"كل الليل" - Translation from Arabic to Turkish

    • Bütün gece
        
    • tüm gece
        
    • gece boyunca
        
    • Tüm gecesini
        
    - Gerçekten yorgun görünüyorsun. - Biliyorum, Bütün gece dışarıdaydım. Open Subtitles ـ تبدو متعباُ ـ اعلم كنت في الخارج كل الليل
    Ben de Bütün gece gözetledim. Open Subtitles لق كنت محجوزا في هذه السيارة العيقة كل الليل أيضا
    Bütün gece merak içinde uyanık kalmaktansa uyumamayı tercih ederim. Open Subtitles أفضل لو أنام الليل وأنا أراها من أن أتمشى كل الليل.

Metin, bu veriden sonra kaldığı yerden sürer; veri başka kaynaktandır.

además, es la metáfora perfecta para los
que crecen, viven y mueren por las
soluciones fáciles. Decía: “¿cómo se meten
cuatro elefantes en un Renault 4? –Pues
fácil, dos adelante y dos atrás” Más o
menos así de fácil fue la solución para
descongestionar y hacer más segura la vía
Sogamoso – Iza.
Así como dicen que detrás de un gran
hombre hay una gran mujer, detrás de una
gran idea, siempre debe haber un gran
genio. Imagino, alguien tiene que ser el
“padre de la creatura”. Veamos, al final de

    tüm gece Bay Gordon'un evraklarını inceledim. Open Subtitles انا لدي كل الليل لدر اسة أوراق السيدة جوردن
    Dexter ve ben tüm gece ve tüm sabah yataktaydık. Open Subtitles دكستر وانا كنا في السرير كل الليل وكل الصباح
    Hayır, ama Valdosta, Georgia'ya gece boyunca süren bir yolculuk yapıp, uzaktan izledi. Open Subtitles لا, لكنها قادت السيارة كل الليل الى فالدوستا,جورجيا لتراقب من بعيد
    - Bütün gece sokaklarda yürüyebilirim. Open Subtitles ـ لا استطيع ان امشي في الشوارع كل الليل.

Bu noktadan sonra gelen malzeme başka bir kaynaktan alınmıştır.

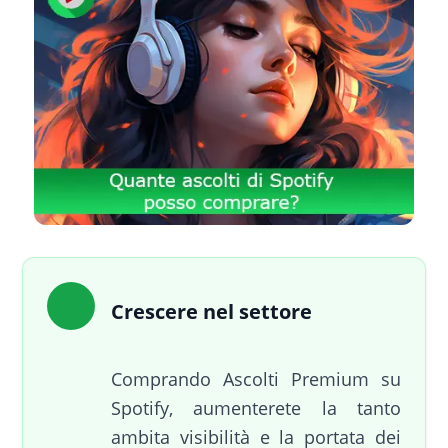
Crescere nel settore
Comprando Ascolti Premium su
Spotify, aumenterete la tanto
ambita visibilità e la portata dei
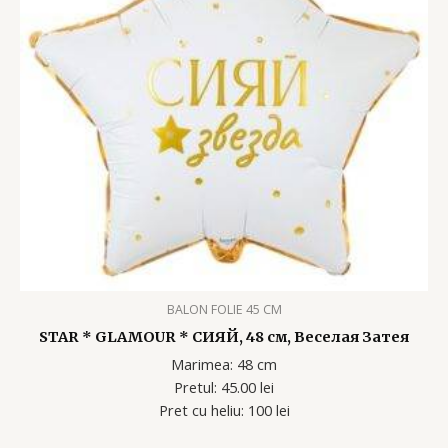
BALON FOLIE 45 CM
STAR * GLAMOUR * СИЯЙ, 48 см, Веселая Затея
Marimea: 48 cm
Pretul: 45.00 lei
Pret cu heliu: 100 lei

    Buraya gelmek için Bütün gece uçtum, o yüzden gözlerim kırmızı. Open Subtitles الطائرة التي كنت على متنها طارت كل الليل لأحظر هنا
    O zaman o koca kıçın Bütün gece o camın önünde dikilmedi öyle mi? Open Subtitles اذن لم تكن مؤخرتك البدينة خلف ذلك الزجاج؟ كل الليل, اذن
    Burada yatacağım. Oradaki şişko pislik Bütün gece osuruyor. Open Subtitles أنا سأنتقل إلى هنا، لأن تلك السمينة الملعونة تستمر بإطلاق الروائح الكريهة كل الليل
    Biliyor musun, bu yüzden Bütün gece uyuyamadım. Open Subtitles اتعرفين, لم أستطيع أن انام كل الليل بسبب ذالك
    Bütün gece uyumadan oyun oynarlar kahvaltıda tavuk kanadı yerler ve sürekli Matrix'ten alıntı yaparlar. Open Subtitles يسهرون كل الليل يلعبون ألعاب فيديو يأكلون أجنحة دجاج على الافطار ويقتبسون جملاً من فيلم الماتركس بشكل دائم
    Bütün gece şu oğlana yazmanı istemiyorum. Duydun mu beni? Open Subtitles كفى عن السهر كل الليل لارسال رسائل نصيه لهذا الفتى – هل تسمعينني؟
    Fakat karısı Bütün gece evde olduğunu doğruladı. Open Subtitles لكن زوجته قالت بأنه كان في المنزل كل الليل
    Hiçbir şey yakalayamadık Bütün gece balık yahnisi yemeyi bekleyerek ayakta kaldım. Open Subtitles يا إلهى ، كنت أنتظر كل الليل حتى إنقلبت عيناى للداخل ، و أنا أفكر أننى قد أتمكن من سرقة بعد من حساء السمك الحار منك
    Bir nevi. Sen Bütün gece gençleri mi kurtarıyorsun? Open Subtitles أقرب إلى، هل تقضي كل الليل لأنقاذ المؤخرات ؟
    Bütün gece televizyon seyretmesine izin vermedin, değil mi? Open Subtitles لم تجعلها تقضي كل الليل أمام التلفاز؟ -اليس كذلك؟
    Arkadaşlarının tüm gece sana yardım etmesine inanamıyorum. Biliyorum. Open Subtitles لا يمكنني التصديق ان اصدقائك سهروا كل الليل من أجله
    tüm gece ayaktaydım Bradley'e ceketini dikmesinde yardım ediyordum. Open Subtitles لم انم كل الليل مساعدة برادلي لإنهاء معطف يوسف.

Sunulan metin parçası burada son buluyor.